At about 3 a.m., the Stones themselves arrived by limousine with Ronnie Schneider. Mick Jagger, dressed in a pink cape and bulbous pink velvet cap, inspected Chip Monck’s nearly completed stage, then walked among the c
amp fires like young King Harry visiting his troops before Agincourt. Someone democratically held up a joint to him and – having asked for the TV cameras to be switched off – Jagger took a hit and passed it back. The vibes at this stage could hardly have been better. Keith Richard liked the feel of the crowd so much, he stayed the rest of the night, talking, smoking and eventually settling down to sleep on the grass.
By early Saturday morning, as the wan winter sun came up, 100,000 were already on the site, with thousands more arriving each hour, abandoning their cars eight miles away on a jammed-solid ten-mile stretch of half-finished freeway, and joining the trek down the access road, over the hills or along the railway line. From the air, the effect was of a huge ploughed field, its furrows alternately earth brown and denim blue, moving as if by some seismic compulsion over the paler-contoured semi-desert.
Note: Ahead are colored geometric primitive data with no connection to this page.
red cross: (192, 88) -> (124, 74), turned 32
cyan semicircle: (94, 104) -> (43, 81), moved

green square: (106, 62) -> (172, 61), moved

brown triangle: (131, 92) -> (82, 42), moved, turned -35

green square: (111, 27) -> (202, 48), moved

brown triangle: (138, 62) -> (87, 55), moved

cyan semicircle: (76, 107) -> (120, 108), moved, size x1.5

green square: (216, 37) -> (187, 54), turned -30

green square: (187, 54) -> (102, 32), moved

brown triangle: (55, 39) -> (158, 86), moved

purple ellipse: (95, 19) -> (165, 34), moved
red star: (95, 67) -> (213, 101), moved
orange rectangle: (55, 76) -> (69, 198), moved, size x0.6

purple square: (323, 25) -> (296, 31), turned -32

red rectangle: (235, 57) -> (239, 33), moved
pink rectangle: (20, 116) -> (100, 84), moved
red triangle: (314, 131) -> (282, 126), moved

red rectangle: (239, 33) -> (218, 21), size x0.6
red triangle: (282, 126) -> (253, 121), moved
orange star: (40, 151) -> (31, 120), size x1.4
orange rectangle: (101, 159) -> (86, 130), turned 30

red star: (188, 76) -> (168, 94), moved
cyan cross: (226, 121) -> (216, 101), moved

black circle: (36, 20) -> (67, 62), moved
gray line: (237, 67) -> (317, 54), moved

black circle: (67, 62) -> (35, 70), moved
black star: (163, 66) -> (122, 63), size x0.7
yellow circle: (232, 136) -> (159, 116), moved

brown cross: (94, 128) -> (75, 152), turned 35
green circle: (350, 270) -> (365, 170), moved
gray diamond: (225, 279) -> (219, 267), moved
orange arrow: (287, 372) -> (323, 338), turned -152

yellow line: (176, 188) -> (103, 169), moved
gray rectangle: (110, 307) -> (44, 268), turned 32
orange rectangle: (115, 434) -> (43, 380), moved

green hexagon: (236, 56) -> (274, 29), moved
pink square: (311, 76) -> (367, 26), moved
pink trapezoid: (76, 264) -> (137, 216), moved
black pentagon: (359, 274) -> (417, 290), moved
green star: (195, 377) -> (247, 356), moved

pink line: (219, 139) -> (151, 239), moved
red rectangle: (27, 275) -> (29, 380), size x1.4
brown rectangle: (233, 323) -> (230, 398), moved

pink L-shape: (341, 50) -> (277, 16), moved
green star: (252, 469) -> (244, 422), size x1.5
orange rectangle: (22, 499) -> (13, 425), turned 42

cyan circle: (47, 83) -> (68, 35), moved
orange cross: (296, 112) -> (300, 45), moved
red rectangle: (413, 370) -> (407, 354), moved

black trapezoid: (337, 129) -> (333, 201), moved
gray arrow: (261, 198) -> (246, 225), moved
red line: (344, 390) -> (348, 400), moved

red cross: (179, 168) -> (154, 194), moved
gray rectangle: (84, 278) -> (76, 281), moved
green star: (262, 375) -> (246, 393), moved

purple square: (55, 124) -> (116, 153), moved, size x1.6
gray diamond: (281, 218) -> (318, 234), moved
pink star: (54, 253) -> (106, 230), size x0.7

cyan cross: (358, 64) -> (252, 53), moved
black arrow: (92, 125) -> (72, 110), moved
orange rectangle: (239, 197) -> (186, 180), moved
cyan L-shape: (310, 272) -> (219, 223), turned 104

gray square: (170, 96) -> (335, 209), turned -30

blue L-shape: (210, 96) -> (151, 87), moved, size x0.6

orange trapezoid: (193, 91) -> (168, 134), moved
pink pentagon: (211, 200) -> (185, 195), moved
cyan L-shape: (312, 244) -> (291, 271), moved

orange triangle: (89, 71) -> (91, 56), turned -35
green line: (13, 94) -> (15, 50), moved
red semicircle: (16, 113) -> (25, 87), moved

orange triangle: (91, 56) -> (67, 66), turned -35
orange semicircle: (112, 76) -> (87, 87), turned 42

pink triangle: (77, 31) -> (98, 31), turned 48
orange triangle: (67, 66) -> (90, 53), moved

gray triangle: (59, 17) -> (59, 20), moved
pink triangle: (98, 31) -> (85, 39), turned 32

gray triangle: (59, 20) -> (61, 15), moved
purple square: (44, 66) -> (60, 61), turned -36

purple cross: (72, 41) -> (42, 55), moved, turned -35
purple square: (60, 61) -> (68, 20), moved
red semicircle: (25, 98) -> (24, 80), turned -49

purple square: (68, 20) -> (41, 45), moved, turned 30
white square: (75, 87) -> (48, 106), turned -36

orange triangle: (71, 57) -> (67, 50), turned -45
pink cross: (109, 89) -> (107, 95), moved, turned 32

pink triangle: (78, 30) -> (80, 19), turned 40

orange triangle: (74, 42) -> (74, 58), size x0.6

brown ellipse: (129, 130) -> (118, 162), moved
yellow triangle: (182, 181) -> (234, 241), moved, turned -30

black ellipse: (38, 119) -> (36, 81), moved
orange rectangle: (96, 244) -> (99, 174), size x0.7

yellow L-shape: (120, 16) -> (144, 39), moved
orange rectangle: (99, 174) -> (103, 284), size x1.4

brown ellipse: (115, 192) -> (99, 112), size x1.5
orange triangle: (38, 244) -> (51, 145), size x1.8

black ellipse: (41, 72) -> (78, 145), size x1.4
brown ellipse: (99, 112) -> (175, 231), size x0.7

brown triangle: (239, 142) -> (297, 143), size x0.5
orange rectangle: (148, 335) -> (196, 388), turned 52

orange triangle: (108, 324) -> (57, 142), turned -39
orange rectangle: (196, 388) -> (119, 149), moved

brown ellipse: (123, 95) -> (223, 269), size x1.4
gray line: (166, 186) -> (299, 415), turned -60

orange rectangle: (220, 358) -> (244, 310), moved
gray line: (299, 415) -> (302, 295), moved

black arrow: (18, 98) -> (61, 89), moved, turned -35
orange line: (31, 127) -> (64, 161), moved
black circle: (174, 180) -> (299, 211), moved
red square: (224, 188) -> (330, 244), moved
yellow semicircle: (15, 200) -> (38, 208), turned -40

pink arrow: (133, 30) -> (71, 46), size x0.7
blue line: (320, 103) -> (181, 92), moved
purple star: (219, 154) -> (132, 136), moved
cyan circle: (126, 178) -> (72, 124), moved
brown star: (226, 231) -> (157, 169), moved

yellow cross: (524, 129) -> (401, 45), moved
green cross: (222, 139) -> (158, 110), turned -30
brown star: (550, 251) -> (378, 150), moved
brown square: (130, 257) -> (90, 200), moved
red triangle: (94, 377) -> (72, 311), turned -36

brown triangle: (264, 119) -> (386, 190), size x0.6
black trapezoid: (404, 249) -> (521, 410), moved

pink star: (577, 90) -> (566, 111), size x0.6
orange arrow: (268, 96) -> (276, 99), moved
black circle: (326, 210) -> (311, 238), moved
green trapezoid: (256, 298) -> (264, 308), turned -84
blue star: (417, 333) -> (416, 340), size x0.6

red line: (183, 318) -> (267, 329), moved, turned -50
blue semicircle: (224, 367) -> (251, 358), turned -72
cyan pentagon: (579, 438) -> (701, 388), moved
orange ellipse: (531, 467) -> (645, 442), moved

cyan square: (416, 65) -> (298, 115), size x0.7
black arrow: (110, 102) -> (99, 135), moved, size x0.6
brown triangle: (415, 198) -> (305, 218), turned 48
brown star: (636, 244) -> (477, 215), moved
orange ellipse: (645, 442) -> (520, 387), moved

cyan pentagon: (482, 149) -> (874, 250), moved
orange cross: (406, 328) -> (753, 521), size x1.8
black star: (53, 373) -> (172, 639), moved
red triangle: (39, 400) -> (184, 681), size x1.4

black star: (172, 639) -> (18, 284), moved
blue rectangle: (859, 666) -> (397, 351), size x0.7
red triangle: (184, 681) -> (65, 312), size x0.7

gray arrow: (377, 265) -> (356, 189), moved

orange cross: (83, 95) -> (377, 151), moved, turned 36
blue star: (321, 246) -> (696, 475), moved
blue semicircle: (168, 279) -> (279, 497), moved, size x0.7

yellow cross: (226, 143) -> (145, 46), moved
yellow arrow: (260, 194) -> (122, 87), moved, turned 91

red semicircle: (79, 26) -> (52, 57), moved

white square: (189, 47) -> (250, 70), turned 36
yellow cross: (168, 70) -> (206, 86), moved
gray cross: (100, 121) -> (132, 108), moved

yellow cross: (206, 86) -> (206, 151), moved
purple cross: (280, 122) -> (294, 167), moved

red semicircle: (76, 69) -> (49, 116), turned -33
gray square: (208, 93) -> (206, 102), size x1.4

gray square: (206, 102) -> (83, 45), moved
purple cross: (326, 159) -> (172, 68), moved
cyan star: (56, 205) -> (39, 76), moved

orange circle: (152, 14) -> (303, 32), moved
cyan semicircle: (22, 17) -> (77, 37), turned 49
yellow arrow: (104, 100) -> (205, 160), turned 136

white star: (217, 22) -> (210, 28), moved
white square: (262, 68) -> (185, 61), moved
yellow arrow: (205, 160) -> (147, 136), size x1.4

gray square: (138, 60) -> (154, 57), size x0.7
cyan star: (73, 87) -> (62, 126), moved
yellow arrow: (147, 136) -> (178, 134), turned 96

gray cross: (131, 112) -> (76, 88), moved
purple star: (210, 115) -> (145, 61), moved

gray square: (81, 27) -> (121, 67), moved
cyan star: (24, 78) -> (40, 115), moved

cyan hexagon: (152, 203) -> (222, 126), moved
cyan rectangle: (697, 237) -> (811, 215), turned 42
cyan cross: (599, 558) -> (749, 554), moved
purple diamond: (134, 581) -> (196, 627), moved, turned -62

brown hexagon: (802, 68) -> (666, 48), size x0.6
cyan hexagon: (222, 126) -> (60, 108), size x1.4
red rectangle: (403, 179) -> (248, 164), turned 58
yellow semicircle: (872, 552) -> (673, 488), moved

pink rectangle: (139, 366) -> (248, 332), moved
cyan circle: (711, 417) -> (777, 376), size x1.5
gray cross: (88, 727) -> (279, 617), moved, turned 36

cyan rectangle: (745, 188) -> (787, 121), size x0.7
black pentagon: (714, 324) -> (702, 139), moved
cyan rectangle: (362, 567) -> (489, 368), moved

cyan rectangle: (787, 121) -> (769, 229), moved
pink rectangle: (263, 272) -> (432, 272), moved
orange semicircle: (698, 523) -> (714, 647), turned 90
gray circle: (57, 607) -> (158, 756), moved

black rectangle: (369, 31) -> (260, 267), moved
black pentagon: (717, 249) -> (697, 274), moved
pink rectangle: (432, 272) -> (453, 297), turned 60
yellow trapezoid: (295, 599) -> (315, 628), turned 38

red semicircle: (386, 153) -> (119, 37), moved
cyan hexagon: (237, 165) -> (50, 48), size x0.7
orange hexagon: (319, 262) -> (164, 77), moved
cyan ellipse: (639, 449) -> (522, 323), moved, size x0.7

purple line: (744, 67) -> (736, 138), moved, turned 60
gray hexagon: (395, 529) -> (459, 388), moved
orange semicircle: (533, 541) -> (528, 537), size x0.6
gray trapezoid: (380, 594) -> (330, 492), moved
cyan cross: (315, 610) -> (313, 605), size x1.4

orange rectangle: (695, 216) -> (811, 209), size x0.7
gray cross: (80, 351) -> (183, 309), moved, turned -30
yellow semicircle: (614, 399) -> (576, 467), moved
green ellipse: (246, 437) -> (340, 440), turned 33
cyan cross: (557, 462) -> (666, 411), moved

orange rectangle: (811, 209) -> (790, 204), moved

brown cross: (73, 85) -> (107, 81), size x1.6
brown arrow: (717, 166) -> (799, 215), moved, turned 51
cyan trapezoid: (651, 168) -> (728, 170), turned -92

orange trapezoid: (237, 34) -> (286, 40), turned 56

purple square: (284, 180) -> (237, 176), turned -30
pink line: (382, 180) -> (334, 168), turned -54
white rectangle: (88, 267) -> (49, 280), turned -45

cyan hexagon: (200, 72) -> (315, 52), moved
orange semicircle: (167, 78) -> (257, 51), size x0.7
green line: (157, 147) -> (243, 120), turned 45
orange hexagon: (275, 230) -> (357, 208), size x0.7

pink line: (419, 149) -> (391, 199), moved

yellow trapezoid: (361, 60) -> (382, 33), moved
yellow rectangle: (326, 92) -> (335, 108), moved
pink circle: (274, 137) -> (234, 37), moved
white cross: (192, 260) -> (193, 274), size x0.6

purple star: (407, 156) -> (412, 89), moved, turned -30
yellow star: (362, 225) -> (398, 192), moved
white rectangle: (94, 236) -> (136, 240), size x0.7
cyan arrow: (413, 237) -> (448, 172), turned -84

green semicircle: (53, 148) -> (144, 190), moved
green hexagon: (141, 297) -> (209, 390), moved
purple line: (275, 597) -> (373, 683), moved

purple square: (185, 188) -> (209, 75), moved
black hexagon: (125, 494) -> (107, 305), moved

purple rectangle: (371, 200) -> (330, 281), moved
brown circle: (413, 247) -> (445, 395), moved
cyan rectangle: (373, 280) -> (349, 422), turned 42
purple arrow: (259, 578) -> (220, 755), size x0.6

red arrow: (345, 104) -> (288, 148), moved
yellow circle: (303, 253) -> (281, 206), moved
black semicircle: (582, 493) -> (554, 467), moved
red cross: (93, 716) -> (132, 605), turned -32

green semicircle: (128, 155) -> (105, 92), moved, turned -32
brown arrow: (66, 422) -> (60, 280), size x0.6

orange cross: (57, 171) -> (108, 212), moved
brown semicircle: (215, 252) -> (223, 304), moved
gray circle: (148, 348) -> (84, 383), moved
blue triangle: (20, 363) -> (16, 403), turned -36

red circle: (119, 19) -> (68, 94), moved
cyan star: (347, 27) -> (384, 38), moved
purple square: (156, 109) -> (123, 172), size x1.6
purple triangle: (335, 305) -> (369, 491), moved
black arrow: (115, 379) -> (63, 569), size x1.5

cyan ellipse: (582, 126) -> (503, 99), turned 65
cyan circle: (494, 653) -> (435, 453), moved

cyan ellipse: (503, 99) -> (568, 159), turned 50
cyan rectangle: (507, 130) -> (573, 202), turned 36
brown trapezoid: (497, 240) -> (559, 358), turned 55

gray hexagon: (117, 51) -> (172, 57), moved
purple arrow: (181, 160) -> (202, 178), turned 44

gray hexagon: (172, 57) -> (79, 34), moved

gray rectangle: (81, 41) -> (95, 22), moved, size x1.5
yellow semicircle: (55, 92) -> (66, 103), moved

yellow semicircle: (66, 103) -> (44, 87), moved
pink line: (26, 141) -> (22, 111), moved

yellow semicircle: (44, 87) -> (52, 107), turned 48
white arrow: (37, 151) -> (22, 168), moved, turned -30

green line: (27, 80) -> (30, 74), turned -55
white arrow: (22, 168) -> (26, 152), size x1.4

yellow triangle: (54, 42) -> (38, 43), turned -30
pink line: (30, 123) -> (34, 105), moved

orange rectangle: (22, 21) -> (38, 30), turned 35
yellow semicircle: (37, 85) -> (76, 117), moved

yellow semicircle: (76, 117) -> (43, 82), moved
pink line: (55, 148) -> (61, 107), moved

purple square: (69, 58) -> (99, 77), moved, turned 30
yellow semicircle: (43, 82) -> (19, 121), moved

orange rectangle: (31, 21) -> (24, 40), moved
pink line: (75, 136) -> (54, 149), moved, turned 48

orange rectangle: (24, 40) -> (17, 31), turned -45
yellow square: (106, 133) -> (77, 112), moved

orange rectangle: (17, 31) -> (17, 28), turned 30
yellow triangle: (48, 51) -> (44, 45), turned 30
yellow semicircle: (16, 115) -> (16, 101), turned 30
For half a square mile around Chip Monck’s stage, the slopes were solid with bivouacked bodies, each clinging to its precious inches of space with as much fervour as if the earth were shortly to be turned upside down. Here and there, stumbling among the legs and backs, could be seen one or other of the dozen film crews which Albert and David Maysles had mustered for the occasion. The Maysles wanted vignettes of hippydom, and they were not disappointed. Everywhere the camera lens looked, it saw painted faces, tattooed bodies, babies being suckled at the breast. Ever and again, in the delight of a good trip or the anguish of a bad one, some half-clad figure would leap to its feet and demonstrate the whirling dervish ritual of freaking out. All seemed to be going exactly to plan for what the organizers had begun to call ‘Woodstock West’.